■ **What is expected**: The records below hold a stretch from the line with "Center. Its responsive handling ensures you" through the line with "commuting throughout your week."; return exactly those lines, ends included, and nothing more.

Records drawn from a dataset

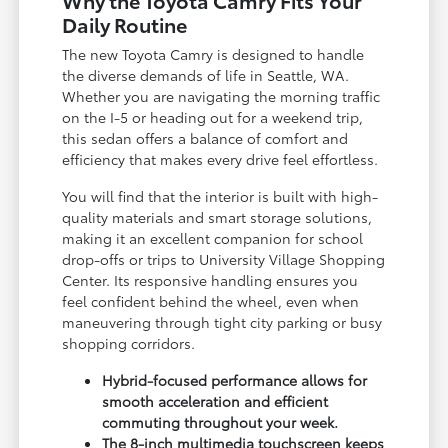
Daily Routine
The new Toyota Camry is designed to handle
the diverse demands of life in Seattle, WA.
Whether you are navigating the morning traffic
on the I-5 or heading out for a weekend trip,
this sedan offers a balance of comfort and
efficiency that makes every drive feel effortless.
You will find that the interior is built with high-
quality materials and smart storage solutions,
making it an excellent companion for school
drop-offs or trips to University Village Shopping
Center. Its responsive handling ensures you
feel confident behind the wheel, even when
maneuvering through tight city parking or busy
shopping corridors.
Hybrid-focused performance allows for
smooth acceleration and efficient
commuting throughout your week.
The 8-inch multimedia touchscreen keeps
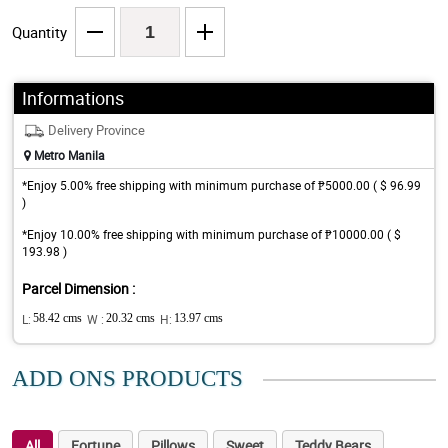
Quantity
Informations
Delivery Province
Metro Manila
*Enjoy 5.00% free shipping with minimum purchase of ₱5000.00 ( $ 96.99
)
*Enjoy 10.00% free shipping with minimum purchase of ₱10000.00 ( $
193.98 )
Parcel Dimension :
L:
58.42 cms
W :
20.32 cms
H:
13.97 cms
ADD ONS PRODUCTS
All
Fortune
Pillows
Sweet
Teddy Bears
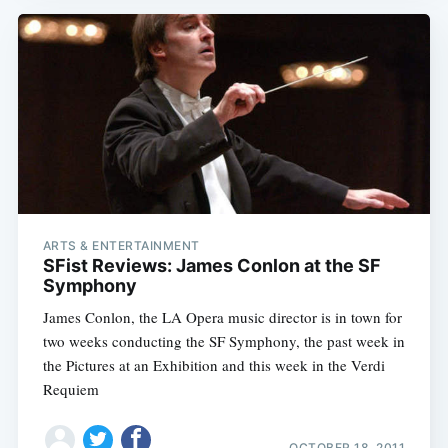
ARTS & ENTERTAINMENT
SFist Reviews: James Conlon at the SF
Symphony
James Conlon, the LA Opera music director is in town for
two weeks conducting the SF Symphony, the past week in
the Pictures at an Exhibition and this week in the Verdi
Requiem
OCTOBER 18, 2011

...

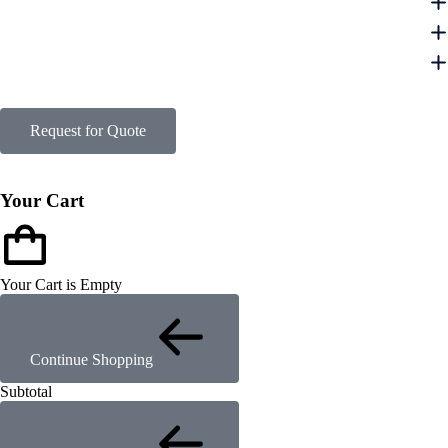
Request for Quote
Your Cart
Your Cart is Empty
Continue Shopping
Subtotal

■ **Response to this task**:
Center. Its responsive handling ensures you
feel confident behind the wheel, even when
maneuvering through tight city parking or busy
shopping corridors.
Hybrid-focused performance allows for
smooth acceleration and efficient
commuting throughout your week.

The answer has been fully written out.